DESCRIPTION OF THE TASK: The line with "In order to", the line with "Describe the element at coordinates (501, 26)", and all lines between them in the material below: return these exactly, and no others.

MATERIAL FOR THIS EXERCISE:
== Segment start ==

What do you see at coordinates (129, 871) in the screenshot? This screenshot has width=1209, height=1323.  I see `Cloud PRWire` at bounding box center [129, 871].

== Segment end ==
== Segment start ==

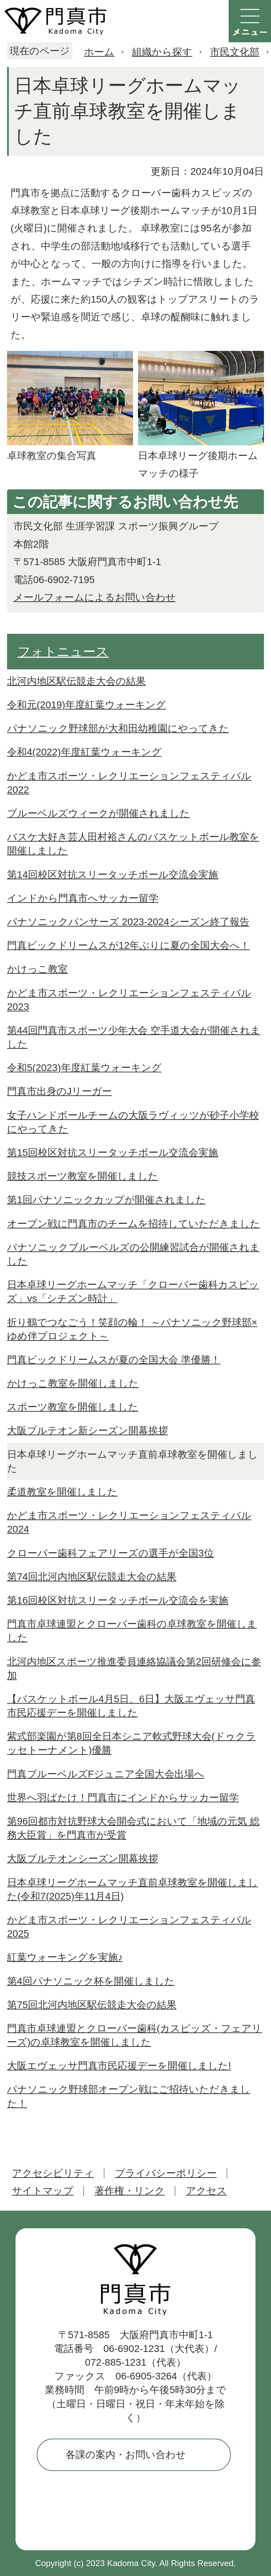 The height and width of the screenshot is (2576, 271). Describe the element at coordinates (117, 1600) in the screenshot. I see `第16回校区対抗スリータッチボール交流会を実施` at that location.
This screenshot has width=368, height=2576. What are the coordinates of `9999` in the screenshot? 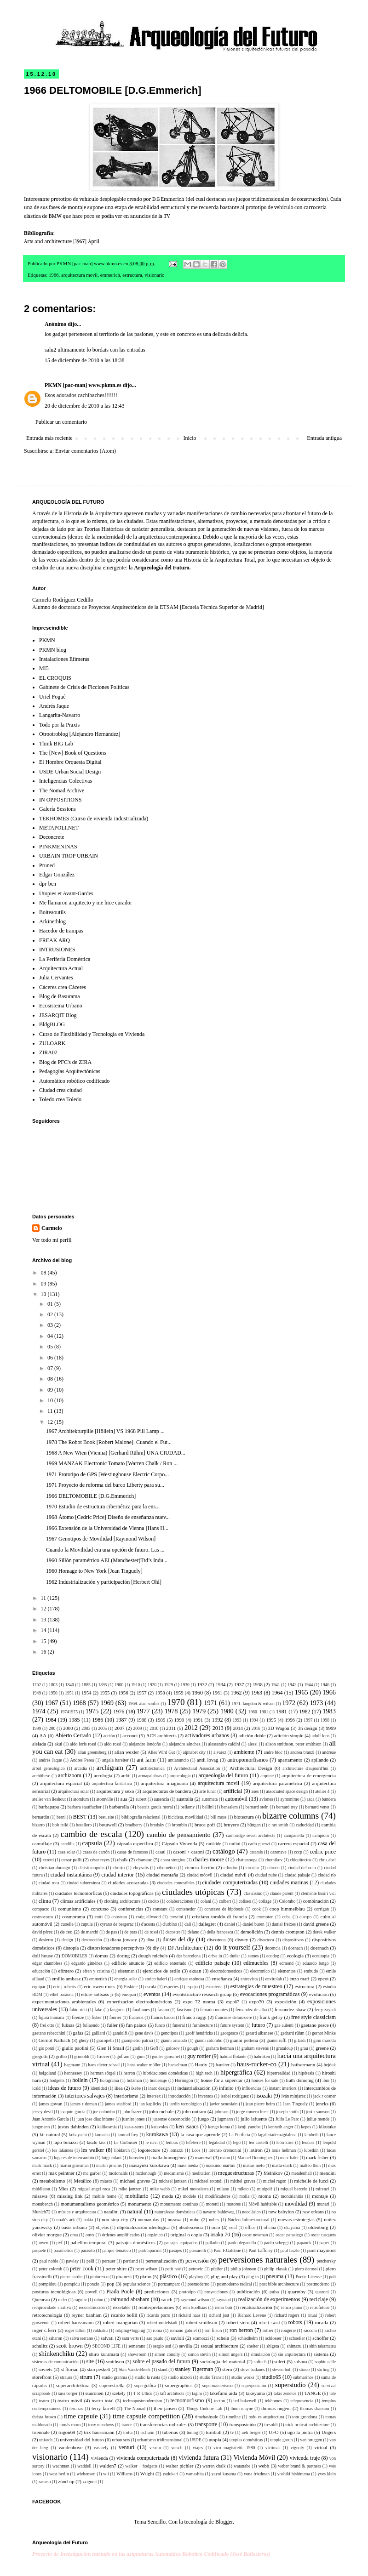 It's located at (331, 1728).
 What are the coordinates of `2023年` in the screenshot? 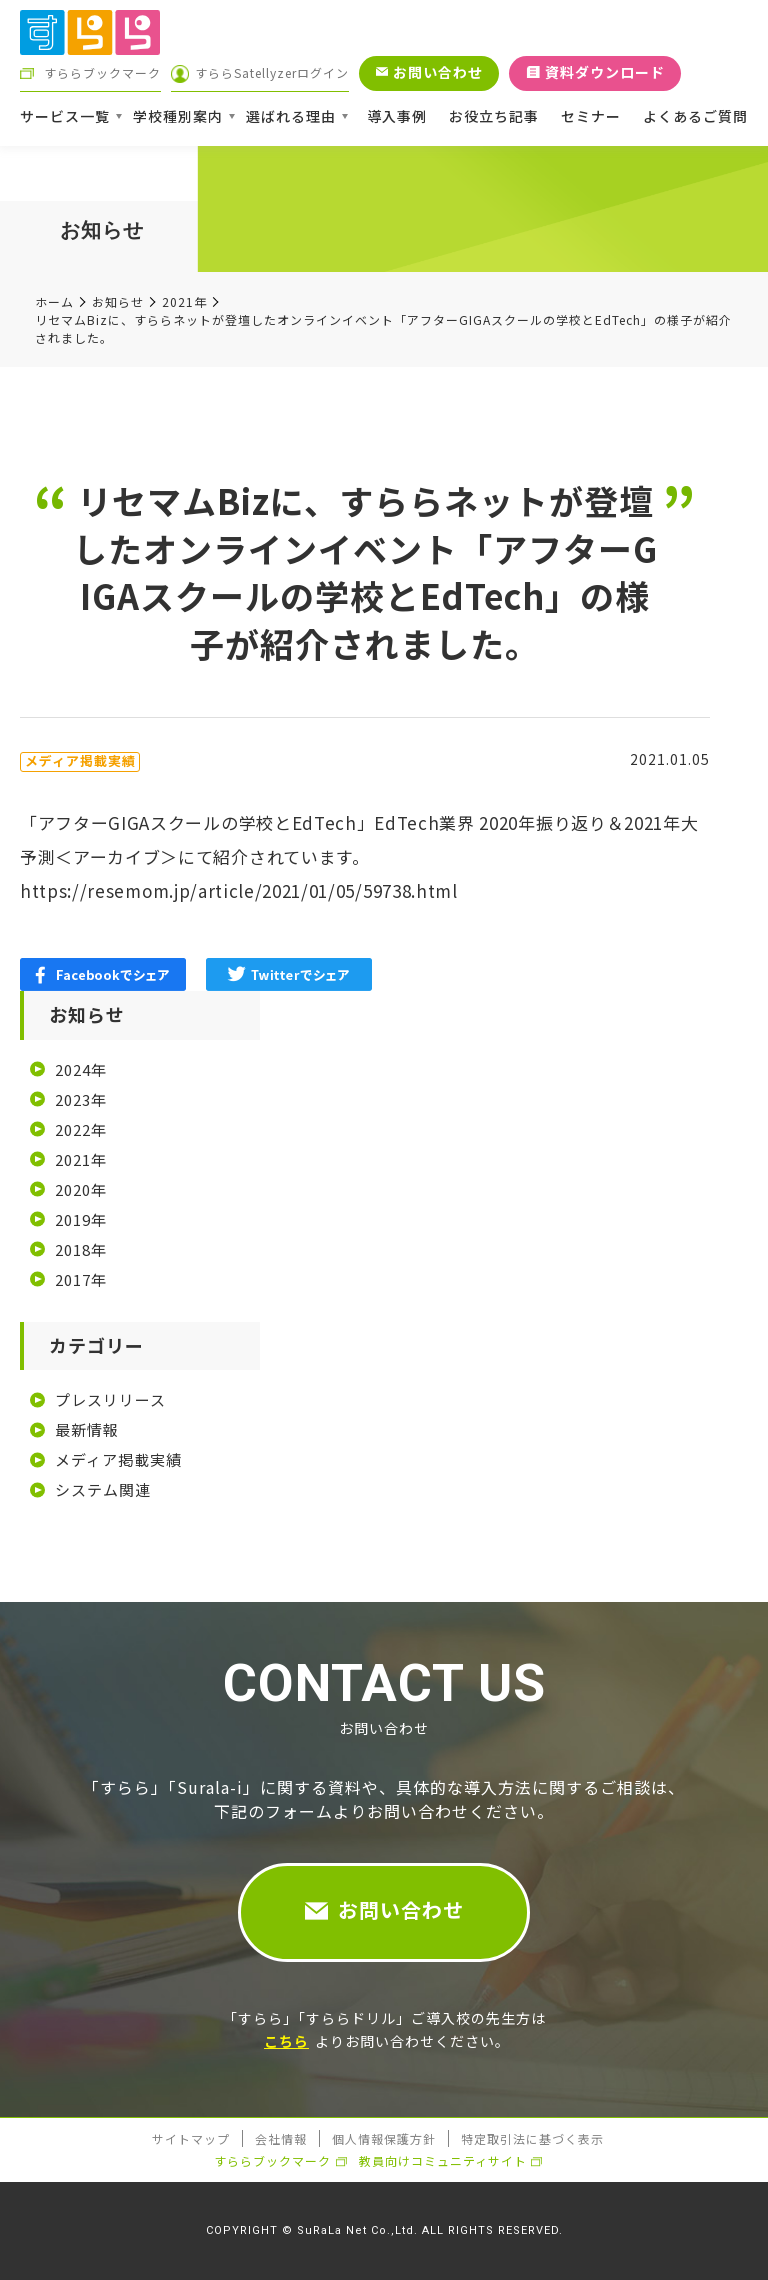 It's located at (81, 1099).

== Segment end ==
== Segment start ==

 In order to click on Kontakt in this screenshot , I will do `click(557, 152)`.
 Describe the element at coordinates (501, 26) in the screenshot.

== Segment end ==

TASK RESPONSE:
 In order to click on Kontakt in this screenshot , I will do `click(557, 152)`.
 Describe the element at coordinates (501, 26) in the screenshot.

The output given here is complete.